Like all pilgrimages, this one has its rituals; the trip to the foot of the fabled Ben always the first – maybe it is just to check that it is still there but tradition dictates that all will jog to the first bridge. On this occasion the elite squad took off in advance, in pursuit of Mikkelson-Barron, brows furrowed at the prospect of barbed wire interfering with the traditional route.
The captain of the Mourne Runners cyclocross section lagged behind though, keen to regale all who would listen with tales of his exploits on the first race of the season and by the time the runners returned 40 minutes later none of the assembled throng at the Ben Nevis Inn could quite understand how he hadn’t won it.
Puzzled faces peered out from under the covers on Saturday morning; not only were there blue skies and not a breath of wind but no sign of rain. The dire predictions of mist, storms and torrents came to naught. A unique experience for most would follow – a Ben race where the course was visible from top to bottom.
But first the vital pre-race preparation with porridge and eggs on the menu. A well-known national pub chain seemed to do its best but even Oliver Twist wouldn’t have been asking for more of the gruel and the scrambled eggs seemed to have been devised in the Goodyear school of cooking.
So it was a mean and hungry looking bunch who took their places behind Lochaber Pipe Band for the nerve jangling shuffle to the starting pen. At the gun the McKees moved effortlessly along the Achintee Road with William reaching the gravel track in 6 and a half minutes and David hard on his heels.
On to the steep and rough terrain above the Red Burn and a group of Mournemen, Jonny Scott, Richard Hanna and Garth McGimpsey traded places with eventual ladies’ winner Diane Wilson also in the mix. The duel continued on the descent with Scott eventually leading the trio home with a slightly battered Hanna just 25 seconds adrift. A superb run by McGimpsey saw him improve on his 2016 time by a remarkable 12 minutes, proving that all those years of sharing with Ricky have finally paid dividends with some of the stardust drifting down from the bunk above. With all three within 2 and a half minutes of the coveted two hour mark, 2018 must be the year.
Sam Herron, after a season spent nursing a persistent niggling injury which allowed little or no mountain training, showed his class with a finish on 2.11 with Richard Bell just five minutes behind.
Further down the field there were rubber problems of a different variety with Darren’s soles not up to the demands of a storming descent where he made up a ten minute lead to catch the chairman just below the river crossing and leading to an appointment with his new best friend in the beautician’s following up last week’s wax with a pedicure. There was much learned debate about the speed of his descent with club scientific adviser McAleenan noting that the force of the impact was equal to mass multiplied by velocity and while there was some control over the speed there wasn’t much that could be done about the weight.

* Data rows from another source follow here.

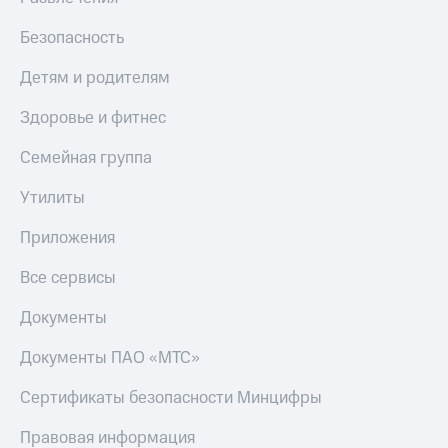
Безопасность
Детям и родителям
Здоровье и фитнес
Семейная группа
Утилиты
Приложения
Все сервисы
Документы
Документы ПАО «МТС»
Сертификаты безопасности Минцифры
Правовая информация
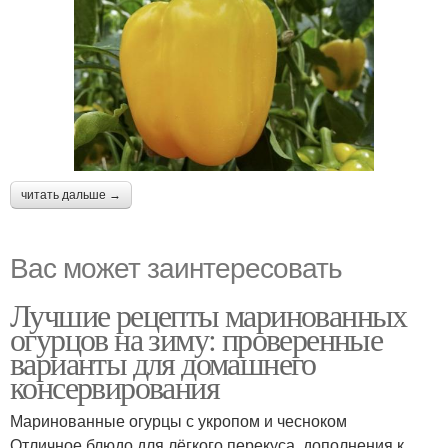
читать дальше →
Вас может заинтересовать
Лучшие рецепты маринованных
огурцов на зиму: проверенные
варианты для домашнего
консервирования
Маринованные огурцы с укропом и чесноком
Отличное блюдо для лёгкого перекуса, дополнения к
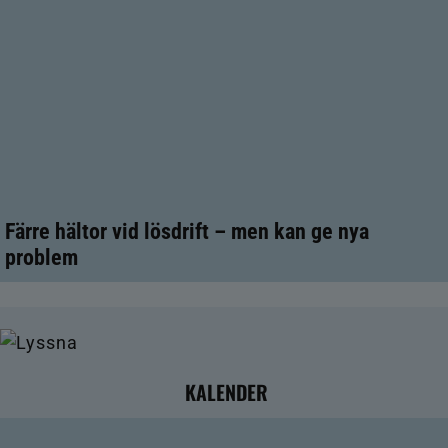
Färre hältor vid lösdrift – men kan ge nya
problem
KALENDER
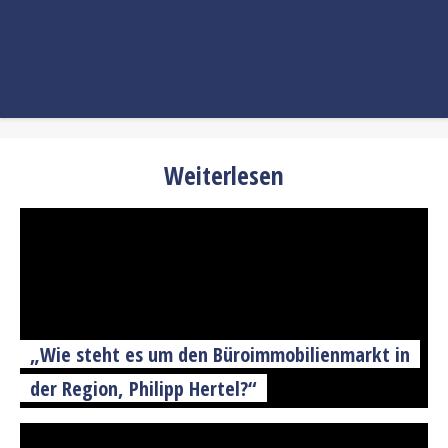
Weiterlesen
„Wie steht es um den Büroimmobilienmarkt in
der Region, Philipp Hertel?“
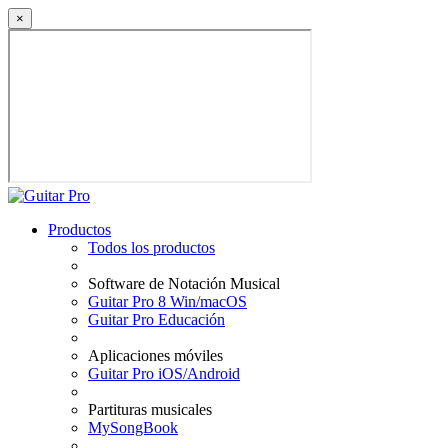
×
Productos
Todos los productos
Software de Notación Musical
Guitar Pro 8 Win/macOS
Guitar Pro Educación
Aplicaciones móviles
Guitar Pro iOS/Android
Partituras musicales
MySongBook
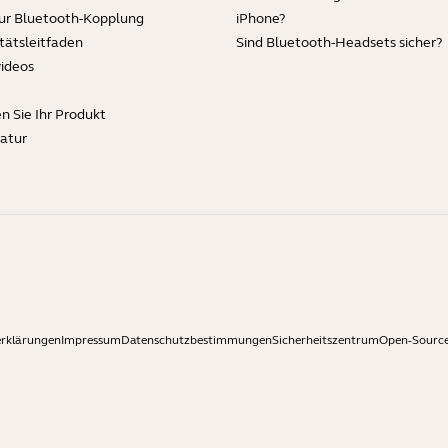
zur Bluetooth-Kopplung
iPhone?
tätsleitfaden
Sind Bluetooth-Headsets sicher?
videos
en Sie Ihr Produkt
ratur
erklärungen
Impressum
Datenschutzbestimmungen
Sicherheitszentrum
Open-Source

Prior to the race Herronsports were offering attractive odds on the chairman returning to Claggan Park with at least one limb either a different shape or in more than one piece but after a rash of bets the bookies took a hammering with Bell arriving home at a leisurely pace but intact.
Of the race virgins Jonny Scott was first home in an excellent 2.01, Clare Withers, unflappable as ever showed no fear on the lengthy run down, shadowing specialist descenders Ciaran McAleenan and 14 times veteran Ricky Cowan off the summit but wisely backing off on the craggy rocks half way to the Burn. McAleenan flew off the summit matching Cowan step for step until the stile.
Back at the sharp end William McKee was the top Club finisher in a brilliant 15th place with David just over five minutes behind, iodine patches doing the trick, on a mountain that neither of them had ever seen before.
The star of the show this year though was the weather with a treat for those travelling slowly enough on the descent to be able to lift their eyes. The Halfway Lochan sat shimmering in the middle distance against a backdrop of an azure sky and the mirror-like Loch Linnhe beyond. If you were taking it seriously though you might not have seen any of that with more than one Mourne runner heard to remark afterwards, “What Loch, I didn’t see one”.
In keeping with tradition, post-race celebrations were muted with Horlicks the predominant beverage of choice. Ricky Hanna in particular needed to keep his wits about him as he stalked race winner Finlay Wild around town hoping to extract training tips, eventually cornering him in the Pizza Corner where his favourite toppings were carefully noted. Anne is now under strict instructions that the Hanna Sunday lunch from now to next September must be Hawaiian with extra pineapple.
Results were carefully digested in Glasgow airport en route home and the club performance director pronounced himself well satisfied with the outcome, especially the team result which saw Mourne finish in 5th place ahead of several legendary hill running clubs including Clayton le Moors and Helm Hill whose team included former winner Rob Jebb. There was heartfelt concern that the best Fell Running Club in County Down could only manage 32nd place although at least it was an improvement on 36th last year.
A postscript was a bit more rubber bother on the road from George Best to the Kingdom with the Honda limping to a halt suspiciously close to Brennans. Is it true that they serve pizza at 1am?